For the records below, count the lines containing the word "objednávky" and reply with the number alone.
[SOURCE RECORDS Boundary: Start]
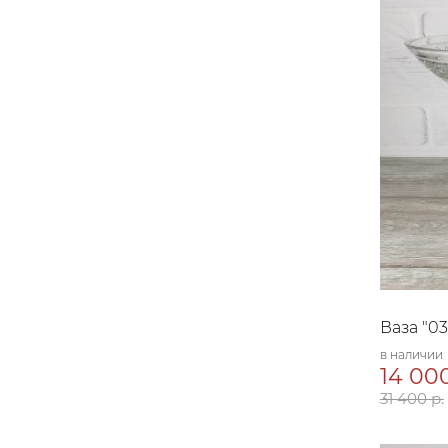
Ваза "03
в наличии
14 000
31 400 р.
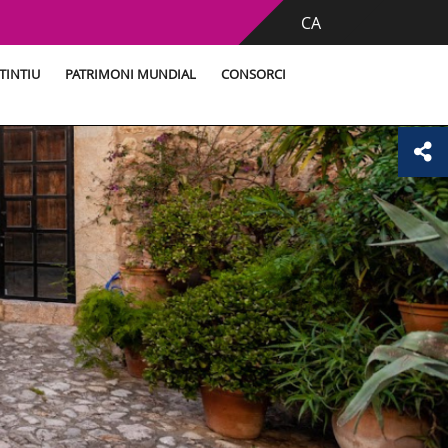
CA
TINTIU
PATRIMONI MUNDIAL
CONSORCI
[SOURCE RECORDS Boundary: End]
[SOURCE RECORDS Boundary: Start]
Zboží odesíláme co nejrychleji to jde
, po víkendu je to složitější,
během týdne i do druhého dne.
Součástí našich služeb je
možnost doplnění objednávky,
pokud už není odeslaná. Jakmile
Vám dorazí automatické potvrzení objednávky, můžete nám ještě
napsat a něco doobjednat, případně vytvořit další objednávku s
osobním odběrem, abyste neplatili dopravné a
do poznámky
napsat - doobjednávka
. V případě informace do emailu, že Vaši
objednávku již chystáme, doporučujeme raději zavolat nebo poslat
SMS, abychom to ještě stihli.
[SOURCE RECORDS Boundary: End]
### EXERCISE SOLUTION
2